Returns a parser that looks for a match to the regexp and yields the given match group (defaulting to the entire match). The regexp will always match starting at the current parse location. The regexp may only use the following flags: imu. Any other flag will result in an error being thrown.

Parsimmon.regex

This was the original name for Parsimmon.regexp, but now it is just an alias.

Parsimmon.succeed(result)

Returns a parser that doesn't consume any of the string, and yields result.

Parsimmon.of(result)

This is an alias for Parsimmon.succeed(result).

Parsimmon.seq(p1, p2, ...pn)

Accepts any number of parsers and returns a new parser that expects them to match in order, yielding an array of all their results.

Parsimmon.formatError(string, error)

Takes the string passed to parser.parse(string) and the error returned from parser.parse(string) and turns it into a human readable error message string. Note that there are certainly better ways to format errors, so feel free to write your own.

Parsimmon.seqMap(p1, p2, ...pn, function(r1, r2, ...rn))

Matches all parsers sequentially, and passes their results as the arguments to a function. Similar to calling Parsimmon.seq and then .map, but the values are not put in an array. Example:

Parsimmon.seqMap(
  Parsimmon.oneOf('abc'),
  Parsimmon.oneOf('+-*'),
  Parsimmon.oneOf('xyz'),
  function(first, operator, second) {
    console.log(first);    // => 'a'
    console.log(operator); // => '+'
    console.log(second);   // => 'x'
  }
).parse('a+x')

Parsimmon.alt(p1, p2, ...pn)

Accepts any number of parsers, yielding the value of the first one that succeeds, backtracking in between.

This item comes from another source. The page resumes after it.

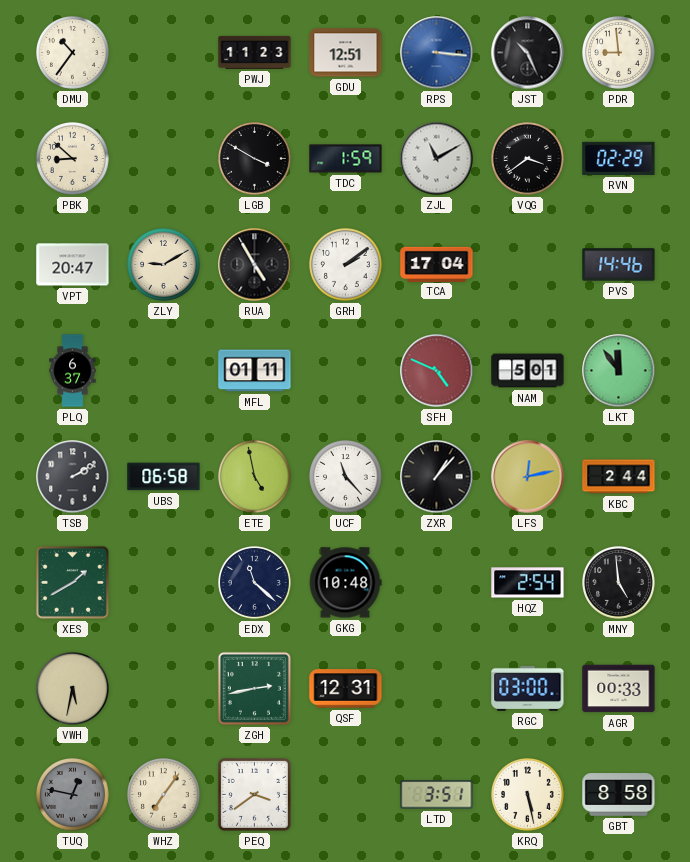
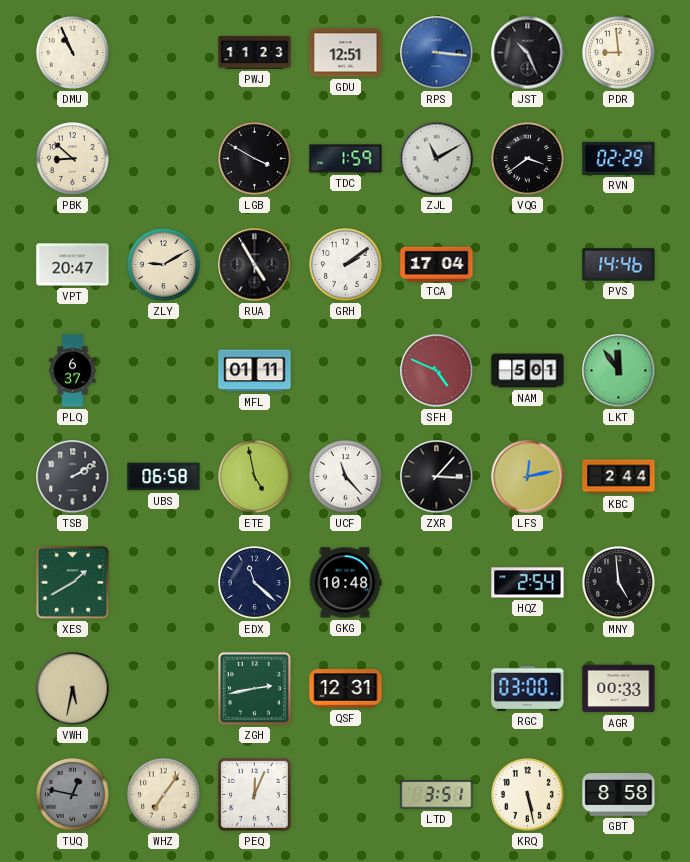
DMU: 10:36 -> 10:56
ZXR: 1:07 -> 3:07
PEQ: 3:39 -> 12:04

This means that the order of parsers matters. If two parsers match the same prefix, the longer of the two must come first. Example:

Parsimmon.alt(
  Parsimmon.string('ab'),
  Parsimmon.string('a')
).parse('ab');
// => {status: true, value: 'ab'}

Parsimmon.alt(
  Parsimmon.string('a'),
  Parsimmon.string('ab')
).parse('ab');
// => {status: false, ...}

In the second case, Parsimmon.alt matches on the first parser, then there are extra characters left over ('b'), so Parsimmon returns a failure.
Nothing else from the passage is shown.